The Germans did eventually catch on and sent 3,000 Nazi troops after them, with search aircrafts hovering overhead but they were too late. All of the commandos had escaped successfully.

Members of the Operation Gunnerside

The Nazi Atomic Bomb

Back in Britain, Tronstad received confirmation that Operation Gunnerside had been a complete success. The heavy water facilities had been destroyed with zero casualties or complications. Tronstad was thrilled, but because the commandos themselves were not fully aware of the atomic possibilities of heavy water, they did not comprehend the full scope of what they had accomplished until 1945 when the U.S. manufactured nuclear weapons were dropped on Japan.

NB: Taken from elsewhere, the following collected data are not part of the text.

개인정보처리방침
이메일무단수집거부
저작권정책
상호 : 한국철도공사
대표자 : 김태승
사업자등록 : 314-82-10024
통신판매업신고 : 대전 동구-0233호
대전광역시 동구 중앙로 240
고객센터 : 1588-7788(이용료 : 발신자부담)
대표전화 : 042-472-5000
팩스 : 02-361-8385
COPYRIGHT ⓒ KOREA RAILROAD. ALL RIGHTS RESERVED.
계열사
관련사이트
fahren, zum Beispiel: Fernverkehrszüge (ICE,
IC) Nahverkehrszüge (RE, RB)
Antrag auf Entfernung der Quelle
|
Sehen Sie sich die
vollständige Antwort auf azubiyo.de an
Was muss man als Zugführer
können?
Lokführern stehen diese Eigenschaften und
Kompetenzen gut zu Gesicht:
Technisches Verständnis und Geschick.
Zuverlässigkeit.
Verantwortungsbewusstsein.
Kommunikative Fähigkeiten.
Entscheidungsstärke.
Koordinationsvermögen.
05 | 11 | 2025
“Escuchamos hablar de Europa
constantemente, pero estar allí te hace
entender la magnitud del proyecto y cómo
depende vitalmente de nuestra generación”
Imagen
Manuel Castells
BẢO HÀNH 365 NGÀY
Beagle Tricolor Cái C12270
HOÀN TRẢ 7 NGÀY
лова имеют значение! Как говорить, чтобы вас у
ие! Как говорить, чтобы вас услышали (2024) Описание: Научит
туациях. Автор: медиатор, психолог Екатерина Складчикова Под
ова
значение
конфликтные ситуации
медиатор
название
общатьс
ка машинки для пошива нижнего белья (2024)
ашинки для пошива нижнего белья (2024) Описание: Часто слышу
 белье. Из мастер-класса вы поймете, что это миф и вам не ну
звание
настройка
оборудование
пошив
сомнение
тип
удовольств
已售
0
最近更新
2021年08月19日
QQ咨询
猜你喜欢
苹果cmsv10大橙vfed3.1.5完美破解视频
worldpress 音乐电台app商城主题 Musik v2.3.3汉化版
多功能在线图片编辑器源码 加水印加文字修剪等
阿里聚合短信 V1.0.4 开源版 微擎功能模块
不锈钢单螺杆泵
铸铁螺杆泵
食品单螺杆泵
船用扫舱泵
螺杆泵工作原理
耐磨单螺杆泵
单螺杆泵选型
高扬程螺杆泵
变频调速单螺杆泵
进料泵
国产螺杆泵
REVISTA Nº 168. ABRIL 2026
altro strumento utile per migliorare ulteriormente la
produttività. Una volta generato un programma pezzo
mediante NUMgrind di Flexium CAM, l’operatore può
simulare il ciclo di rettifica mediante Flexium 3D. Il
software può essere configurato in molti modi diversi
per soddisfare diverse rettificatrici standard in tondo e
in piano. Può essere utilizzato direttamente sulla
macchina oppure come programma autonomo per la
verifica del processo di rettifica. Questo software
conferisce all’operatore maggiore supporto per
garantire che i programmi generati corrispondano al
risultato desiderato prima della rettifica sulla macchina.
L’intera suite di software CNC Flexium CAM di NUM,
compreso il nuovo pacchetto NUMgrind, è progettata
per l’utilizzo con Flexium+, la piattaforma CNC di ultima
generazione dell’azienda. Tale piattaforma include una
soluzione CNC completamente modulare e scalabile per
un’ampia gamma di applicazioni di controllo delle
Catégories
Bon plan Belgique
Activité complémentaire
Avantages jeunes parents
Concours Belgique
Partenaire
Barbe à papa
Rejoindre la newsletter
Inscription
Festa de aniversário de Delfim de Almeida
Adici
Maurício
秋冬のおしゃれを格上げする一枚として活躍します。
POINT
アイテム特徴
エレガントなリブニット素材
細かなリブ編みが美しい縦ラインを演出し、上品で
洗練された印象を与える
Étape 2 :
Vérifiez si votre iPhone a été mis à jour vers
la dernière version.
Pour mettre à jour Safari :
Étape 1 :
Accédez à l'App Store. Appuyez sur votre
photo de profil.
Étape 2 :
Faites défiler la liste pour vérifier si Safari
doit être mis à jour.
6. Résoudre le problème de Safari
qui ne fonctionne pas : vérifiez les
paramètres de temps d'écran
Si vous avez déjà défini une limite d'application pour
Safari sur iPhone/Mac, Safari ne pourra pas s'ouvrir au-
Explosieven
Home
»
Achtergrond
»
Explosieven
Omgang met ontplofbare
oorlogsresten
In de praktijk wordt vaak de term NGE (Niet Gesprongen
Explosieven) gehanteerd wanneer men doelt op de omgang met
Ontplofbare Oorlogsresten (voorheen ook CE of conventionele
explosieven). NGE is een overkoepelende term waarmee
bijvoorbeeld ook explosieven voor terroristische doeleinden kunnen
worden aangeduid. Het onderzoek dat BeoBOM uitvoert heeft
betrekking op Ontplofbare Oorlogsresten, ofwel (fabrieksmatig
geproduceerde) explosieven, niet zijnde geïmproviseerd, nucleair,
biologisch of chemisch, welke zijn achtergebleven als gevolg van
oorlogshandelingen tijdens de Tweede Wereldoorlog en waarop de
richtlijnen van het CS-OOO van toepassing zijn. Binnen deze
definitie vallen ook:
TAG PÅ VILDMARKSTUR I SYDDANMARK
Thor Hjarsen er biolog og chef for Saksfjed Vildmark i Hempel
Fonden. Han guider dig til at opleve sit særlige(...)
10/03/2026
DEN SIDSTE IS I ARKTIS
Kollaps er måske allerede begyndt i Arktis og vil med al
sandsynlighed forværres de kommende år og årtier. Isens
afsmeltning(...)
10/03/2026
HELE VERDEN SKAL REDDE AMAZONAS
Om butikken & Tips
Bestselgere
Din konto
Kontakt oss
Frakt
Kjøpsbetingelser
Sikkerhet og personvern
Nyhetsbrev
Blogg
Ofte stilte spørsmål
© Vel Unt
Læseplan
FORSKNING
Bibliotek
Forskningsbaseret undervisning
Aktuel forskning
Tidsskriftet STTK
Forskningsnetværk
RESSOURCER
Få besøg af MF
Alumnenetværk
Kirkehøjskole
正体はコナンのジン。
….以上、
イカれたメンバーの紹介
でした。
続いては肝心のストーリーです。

British Special Operations called Gunnerside the most successful sabotage mission of World War II. The Vemork plant did eventually get back up and running the following April, an additional attempts were made to bomb the facilities by both the US Air Force and the RAF but they made a little impact.

Rumoured eyewitness accounts documented by the KGB, alleged the Nazis did indeed complete an experimental nuclear weapons test in either late 1944 or early 1945. It seems Gunnerside had done the heavy lifting and delaying the Germans just enough, and perhaps played a pivotal role in the delay of their atomic weapons program.

Records related to the witness accounts were reportedly suppressed or destroyed, leaving us to wonder just how close the Nazis really were to an atomic bomb, for now, we remain in the dark.